**Task details**: Only the lines from the one with "To be eligible for certain government" through the last line of the data below are to be duplicated, exactly and without pictures.

**Data in this exercise**:

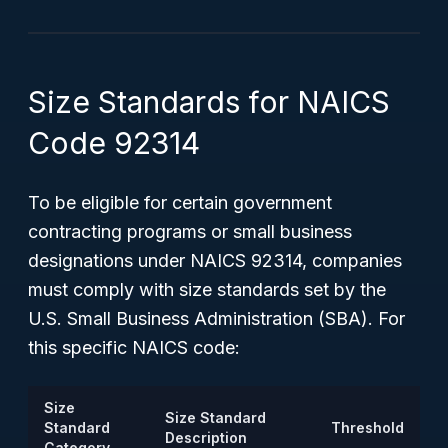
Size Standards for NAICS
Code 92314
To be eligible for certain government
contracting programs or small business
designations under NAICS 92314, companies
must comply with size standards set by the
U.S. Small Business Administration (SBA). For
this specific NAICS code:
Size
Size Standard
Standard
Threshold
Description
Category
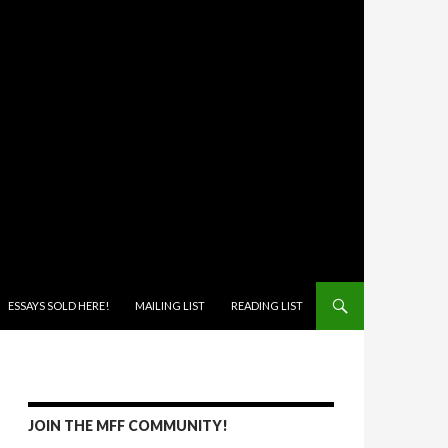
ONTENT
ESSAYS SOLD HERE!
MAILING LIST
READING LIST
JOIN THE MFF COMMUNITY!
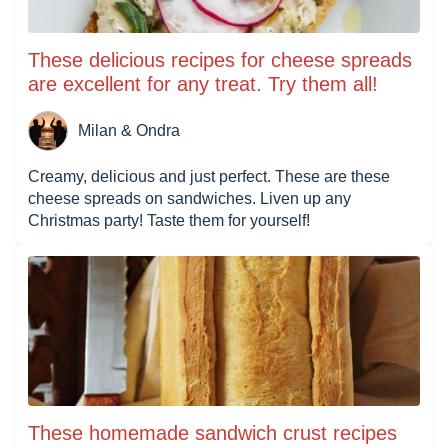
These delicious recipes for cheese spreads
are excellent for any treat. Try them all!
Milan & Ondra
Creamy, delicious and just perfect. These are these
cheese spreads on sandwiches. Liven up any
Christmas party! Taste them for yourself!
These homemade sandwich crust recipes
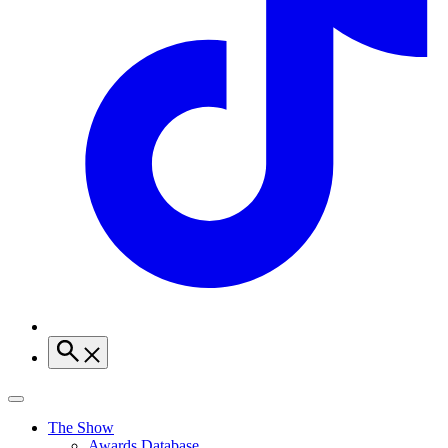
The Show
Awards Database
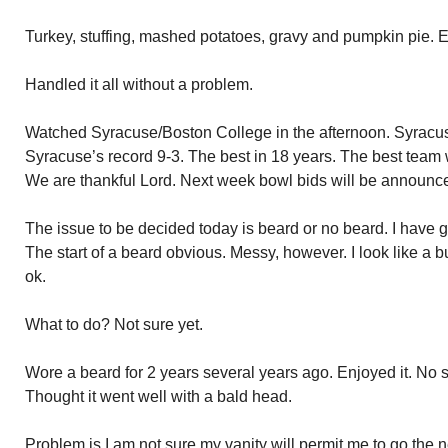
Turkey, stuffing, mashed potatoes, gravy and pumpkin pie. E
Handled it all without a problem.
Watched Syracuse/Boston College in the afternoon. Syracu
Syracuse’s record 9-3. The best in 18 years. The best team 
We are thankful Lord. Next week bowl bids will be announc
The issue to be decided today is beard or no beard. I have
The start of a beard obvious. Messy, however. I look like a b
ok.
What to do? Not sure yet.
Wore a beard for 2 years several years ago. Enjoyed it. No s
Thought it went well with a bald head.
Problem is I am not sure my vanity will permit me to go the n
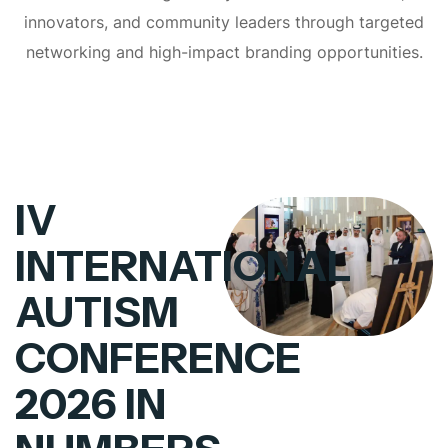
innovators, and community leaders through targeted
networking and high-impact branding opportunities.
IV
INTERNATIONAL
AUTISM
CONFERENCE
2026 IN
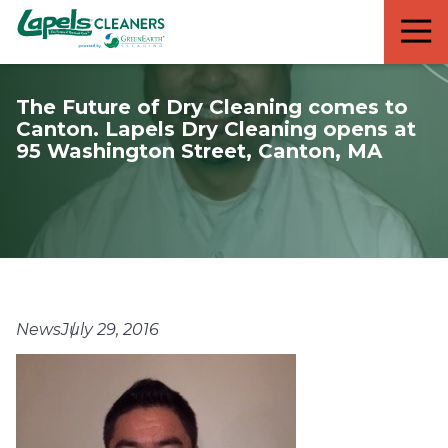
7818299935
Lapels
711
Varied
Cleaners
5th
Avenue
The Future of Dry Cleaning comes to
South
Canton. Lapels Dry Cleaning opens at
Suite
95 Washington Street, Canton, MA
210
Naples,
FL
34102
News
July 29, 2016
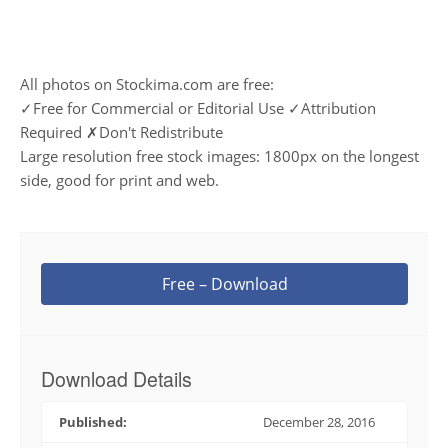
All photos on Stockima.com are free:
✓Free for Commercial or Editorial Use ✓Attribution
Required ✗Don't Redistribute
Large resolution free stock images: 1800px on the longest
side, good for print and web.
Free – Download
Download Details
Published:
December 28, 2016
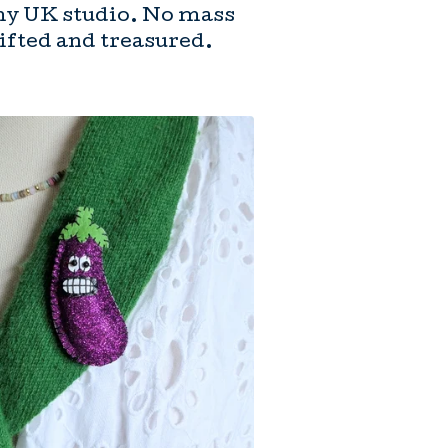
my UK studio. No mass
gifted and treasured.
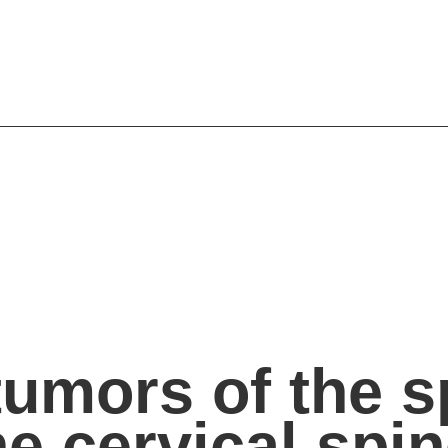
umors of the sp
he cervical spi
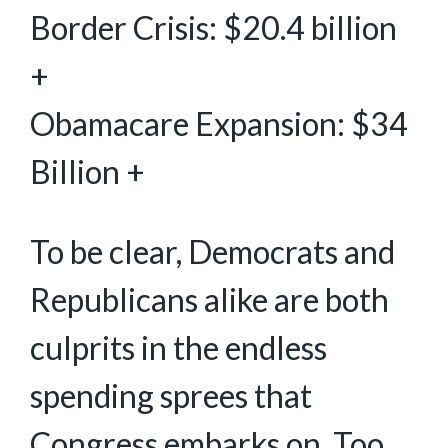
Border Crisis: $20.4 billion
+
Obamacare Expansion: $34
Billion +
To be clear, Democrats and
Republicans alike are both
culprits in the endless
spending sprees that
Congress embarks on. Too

**Written reply**:
To be eligible for certain government
contracting programs or small business
designations under NAICS 92314, companies
must comply with size standards set by the
U.S. Small Business Administration (SBA). For
this specific NAICS code:
Size
Size Standard
Standard
Threshold
Description
Category
ONTENT
ESSAYS SOLD HERE!
MAILING LIST
READING LIST
JOIN THE MFF COMMUNITY!
These delicious recipes for cheese spreads
are excellent for any treat. Try them all!
Milan & Ondra
Creamy, delicious and just perfect. These are these
cheese spreads on sandwiches. Liven up any
Christmas party! Taste them for yourself!
These homemade sandwich crust recipes
The Show
Awards Database
Turkey, stuffing, mashed potatoes, gravy and pumpkin pie. E
Handled it all without a problem.
Watched Syracuse/Boston College in the afternoon. Syracu
Syracuse’s record 9-3. The best in 18 years. The best team 
We are thankful Lord. Next week bowl bids will be announc
The issue to be decided today is beard or no beard. I have
The start of a beard obvious. Messy, however. I look like a b
ok.
What to do? Not sure yet.
Wore a beard for 2 years several years ago. Enjoyed it. No s
Thought it went well with a bald head.
Problem is I am not sure my vanity will permit me to go the n
innovators, and community leaders through targeted
networking and high-impact branding opportunities.
IV
INTERNATIONAL
AUTISM
CONFERENCE
2026 IN
7818299935
Lapels
711
Varied
Cleaners
5th
Avenue
The Future of Dry Cleaning comes to
South
Canton. Lapels Dry Cleaning opens at
Suite
95 Washington Street, Canton, MA
210
Naples,
FL
34102
News
July 29, 2016
All photos on Stockima.com are free:
✓Free for Commercial or Editorial Use ✓Attribution
Required ✗Don't Redistribute
Large resolution free stock images: 1800px on the longest
side, good for print and web.
Free – Download
Download Details
Published:
December 28, 2016
my UK studio. No mass
gifted and treasured.
umors of the sp
he cervical spi
Border Crisis: $20.4 billion
+
Obamacare Expansion: $34
Billion +
To be clear, Democrats and
Republicans alike are both
culprits in the endless
spending sprees that
Congress embarks on. Too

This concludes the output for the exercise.